About this exercise:
The entries below contain a stretch that opens with the line containing "has height=1862, width=1460." and closes with the line containing "What do you see at coordinates (951, 622)"; set down that stretch exactly, both ends included, and nothing else.

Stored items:
——————

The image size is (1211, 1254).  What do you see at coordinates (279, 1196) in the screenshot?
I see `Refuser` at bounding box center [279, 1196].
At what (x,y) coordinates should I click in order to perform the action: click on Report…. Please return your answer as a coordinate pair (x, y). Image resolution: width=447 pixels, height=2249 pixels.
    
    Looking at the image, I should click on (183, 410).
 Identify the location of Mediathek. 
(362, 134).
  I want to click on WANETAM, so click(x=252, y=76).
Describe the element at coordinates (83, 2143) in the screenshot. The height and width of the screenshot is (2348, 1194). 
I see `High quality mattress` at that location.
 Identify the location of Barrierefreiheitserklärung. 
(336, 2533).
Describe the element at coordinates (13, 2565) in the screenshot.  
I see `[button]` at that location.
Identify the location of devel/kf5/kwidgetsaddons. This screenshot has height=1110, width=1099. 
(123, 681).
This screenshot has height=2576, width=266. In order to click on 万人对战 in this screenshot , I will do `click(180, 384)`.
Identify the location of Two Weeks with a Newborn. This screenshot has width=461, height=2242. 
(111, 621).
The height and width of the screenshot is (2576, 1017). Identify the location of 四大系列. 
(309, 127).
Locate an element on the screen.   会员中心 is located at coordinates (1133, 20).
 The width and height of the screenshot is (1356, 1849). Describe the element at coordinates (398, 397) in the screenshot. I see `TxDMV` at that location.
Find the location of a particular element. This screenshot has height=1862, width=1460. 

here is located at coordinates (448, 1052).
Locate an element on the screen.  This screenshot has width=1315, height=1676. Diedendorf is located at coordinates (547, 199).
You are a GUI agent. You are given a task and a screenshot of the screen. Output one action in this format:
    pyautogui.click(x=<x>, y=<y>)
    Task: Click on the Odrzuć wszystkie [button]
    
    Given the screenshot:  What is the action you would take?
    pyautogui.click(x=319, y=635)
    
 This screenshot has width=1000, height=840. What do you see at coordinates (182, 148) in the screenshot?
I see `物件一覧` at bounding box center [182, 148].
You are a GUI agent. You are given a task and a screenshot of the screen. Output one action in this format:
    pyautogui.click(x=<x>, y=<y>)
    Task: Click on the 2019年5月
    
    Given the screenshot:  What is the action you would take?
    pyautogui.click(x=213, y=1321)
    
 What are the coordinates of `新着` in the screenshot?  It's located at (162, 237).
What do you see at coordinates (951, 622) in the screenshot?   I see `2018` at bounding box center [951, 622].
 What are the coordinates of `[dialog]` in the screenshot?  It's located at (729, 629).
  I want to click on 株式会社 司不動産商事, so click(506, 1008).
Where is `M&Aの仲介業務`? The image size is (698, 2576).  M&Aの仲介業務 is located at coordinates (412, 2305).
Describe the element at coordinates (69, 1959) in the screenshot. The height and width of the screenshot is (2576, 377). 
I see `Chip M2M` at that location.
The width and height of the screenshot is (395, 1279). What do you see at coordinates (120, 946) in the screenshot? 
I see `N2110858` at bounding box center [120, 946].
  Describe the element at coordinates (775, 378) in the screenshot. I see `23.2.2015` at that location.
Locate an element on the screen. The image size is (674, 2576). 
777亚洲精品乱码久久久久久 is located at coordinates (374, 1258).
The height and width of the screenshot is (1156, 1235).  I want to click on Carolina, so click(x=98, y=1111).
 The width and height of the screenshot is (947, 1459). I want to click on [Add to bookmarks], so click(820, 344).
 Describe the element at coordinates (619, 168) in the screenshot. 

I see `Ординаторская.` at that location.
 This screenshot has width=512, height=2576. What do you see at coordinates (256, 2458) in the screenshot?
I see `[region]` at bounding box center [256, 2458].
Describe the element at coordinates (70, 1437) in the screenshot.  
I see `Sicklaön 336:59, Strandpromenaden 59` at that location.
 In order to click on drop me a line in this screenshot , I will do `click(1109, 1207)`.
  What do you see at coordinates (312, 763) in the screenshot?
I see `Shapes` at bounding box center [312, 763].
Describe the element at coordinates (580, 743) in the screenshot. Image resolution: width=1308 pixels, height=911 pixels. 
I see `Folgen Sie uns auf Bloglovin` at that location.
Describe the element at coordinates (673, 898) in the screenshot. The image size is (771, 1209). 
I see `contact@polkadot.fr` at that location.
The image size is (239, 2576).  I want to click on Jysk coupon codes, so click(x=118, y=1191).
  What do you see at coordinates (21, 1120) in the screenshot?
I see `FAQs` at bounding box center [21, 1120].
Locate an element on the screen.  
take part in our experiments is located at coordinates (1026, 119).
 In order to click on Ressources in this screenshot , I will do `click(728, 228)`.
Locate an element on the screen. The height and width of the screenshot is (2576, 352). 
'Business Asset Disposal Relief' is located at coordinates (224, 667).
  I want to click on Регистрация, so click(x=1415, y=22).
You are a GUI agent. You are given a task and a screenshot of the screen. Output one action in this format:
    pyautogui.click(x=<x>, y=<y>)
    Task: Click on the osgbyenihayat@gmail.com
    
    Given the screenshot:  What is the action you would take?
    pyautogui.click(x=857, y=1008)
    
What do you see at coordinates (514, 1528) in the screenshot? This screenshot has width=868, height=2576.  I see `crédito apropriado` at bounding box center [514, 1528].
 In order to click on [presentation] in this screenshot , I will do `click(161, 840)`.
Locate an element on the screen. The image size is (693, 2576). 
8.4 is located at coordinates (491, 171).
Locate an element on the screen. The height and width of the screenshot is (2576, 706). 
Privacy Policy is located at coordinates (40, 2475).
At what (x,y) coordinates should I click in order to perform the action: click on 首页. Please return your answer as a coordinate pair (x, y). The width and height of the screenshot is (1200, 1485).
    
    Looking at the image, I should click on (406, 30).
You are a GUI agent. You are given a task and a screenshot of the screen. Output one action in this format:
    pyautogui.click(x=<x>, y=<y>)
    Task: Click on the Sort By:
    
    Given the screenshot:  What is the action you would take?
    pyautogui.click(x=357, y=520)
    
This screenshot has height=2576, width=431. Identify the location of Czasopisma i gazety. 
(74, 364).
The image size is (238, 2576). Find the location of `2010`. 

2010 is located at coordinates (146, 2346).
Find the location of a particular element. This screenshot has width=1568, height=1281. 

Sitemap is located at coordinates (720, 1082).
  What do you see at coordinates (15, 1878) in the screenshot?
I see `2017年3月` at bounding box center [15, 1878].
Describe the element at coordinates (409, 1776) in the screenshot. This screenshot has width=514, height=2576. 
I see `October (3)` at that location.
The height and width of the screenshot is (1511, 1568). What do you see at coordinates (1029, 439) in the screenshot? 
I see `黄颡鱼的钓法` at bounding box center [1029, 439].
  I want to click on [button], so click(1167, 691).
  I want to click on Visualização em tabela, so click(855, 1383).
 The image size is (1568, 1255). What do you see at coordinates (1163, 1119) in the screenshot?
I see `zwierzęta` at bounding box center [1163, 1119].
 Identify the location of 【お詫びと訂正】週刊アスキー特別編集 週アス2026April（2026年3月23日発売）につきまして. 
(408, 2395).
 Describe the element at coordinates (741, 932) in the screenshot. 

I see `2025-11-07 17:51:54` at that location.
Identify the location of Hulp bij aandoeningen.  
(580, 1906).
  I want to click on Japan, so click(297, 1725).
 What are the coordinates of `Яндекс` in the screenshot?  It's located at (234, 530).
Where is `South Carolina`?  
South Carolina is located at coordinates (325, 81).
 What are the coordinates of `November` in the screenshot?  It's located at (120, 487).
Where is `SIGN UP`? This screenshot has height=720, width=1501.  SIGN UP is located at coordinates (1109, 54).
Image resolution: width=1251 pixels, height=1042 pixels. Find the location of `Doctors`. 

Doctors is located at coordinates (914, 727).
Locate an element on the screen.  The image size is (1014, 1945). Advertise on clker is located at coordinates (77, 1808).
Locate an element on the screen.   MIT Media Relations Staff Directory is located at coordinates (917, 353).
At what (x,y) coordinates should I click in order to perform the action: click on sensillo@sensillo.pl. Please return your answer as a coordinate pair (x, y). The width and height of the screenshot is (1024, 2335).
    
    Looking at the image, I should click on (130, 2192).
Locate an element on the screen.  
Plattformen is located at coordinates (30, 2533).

——————

Answer space:
Find the location of a particular element. This screenshot has height=1862, width=1460. 

here is located at coordinates (448, 1052).
Locate an element on the screen.  This screenshot has width=1315, height=1676. Diedendorf is located at coordinates (547, 199).
You are a GUI agent. You are given a task and a screenshot of the screen. Output one action in this format:
    pyautogui.click(x=<x>, y=<y>)
    Task: Click on the Odrzuć wszystkie [button]
    
    Given the screenshot:  What is the action you would take?
    pyautogui.click(x=319, y=635)
    
 This screenshot has width=1000, height=840. What do you see at coordinates (182, 148) in the screenshot?
I see `物件一覧` at bounding box center [182, 148].
You are a GUI agent. You are given a task and a screenshot of the screen. Output one action in this format:
    pyautogui.click(x=<x>, y=<y>)
    Task: Click on the 2019年5月
    
    Given the screenshot:  What is the action you would take?
    pyautogui.click(x=213, y=1321)
    
 What are the coordinates of `新着` in the screenshot?  It's located at (162, 237).
What do you see at coordinates (951, 622) in the screenshot?   I see `2018` at bounding box center [951, 622].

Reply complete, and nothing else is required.